Each line of the records that holds "then" should be shown in full.

━━━━━━━━━━━━━━━━

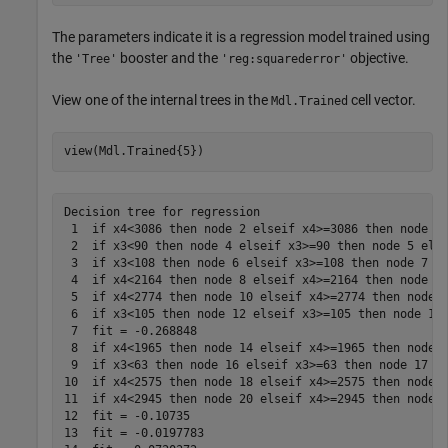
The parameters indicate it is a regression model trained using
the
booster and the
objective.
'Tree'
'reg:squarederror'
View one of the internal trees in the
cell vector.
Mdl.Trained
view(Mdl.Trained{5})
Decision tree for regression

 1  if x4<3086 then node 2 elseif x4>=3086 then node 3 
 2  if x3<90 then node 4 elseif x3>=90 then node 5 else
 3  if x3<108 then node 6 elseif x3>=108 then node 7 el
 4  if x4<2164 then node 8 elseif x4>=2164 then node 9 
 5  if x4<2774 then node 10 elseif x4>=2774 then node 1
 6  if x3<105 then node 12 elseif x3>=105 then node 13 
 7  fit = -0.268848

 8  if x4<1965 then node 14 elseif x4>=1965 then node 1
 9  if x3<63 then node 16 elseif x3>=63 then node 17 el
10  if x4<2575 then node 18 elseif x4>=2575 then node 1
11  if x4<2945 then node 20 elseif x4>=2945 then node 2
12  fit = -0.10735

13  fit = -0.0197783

━━━━━━━━━━━━━━━━

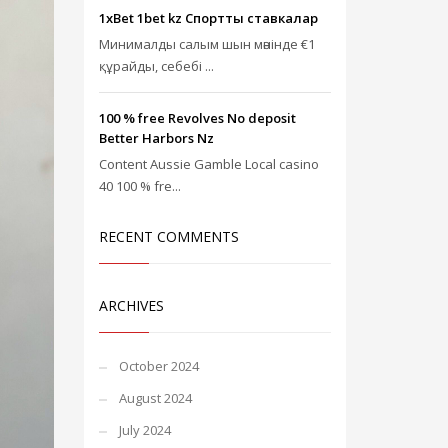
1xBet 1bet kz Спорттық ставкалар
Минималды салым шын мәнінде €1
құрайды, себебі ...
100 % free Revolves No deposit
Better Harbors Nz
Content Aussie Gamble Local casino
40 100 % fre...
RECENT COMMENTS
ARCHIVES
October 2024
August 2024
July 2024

━━━━━━━━━━━━━━━━

Written reply
 1  if x4<3086 then node 2 elseif x4>=3086 then node 3 
 2  if x3<90 then node 4 elseif x3>=90 then node 5 else
 3  if x3<108 then node 6 elseif x3>=108 then node 7 el
 4  if x4<2164 then node 8 elseif x4>=2164 then node 9 
 5  if x4<2774 then node 10 elseif x4>=2774 then node 1
 6  if x3<105 then node 12 elseif x3>=105 then node 13 
 8  if x4<1965 then node 14 elseif x4>=1965 then node 1
 9  if x3<63 then node 16 elseif x3>=63 then node 17 el
10  if x4<2575 then node 18 elseif x4>=2575 then node 1
11  if x4<2945 then node 20 elseif x4>=2945 then node 2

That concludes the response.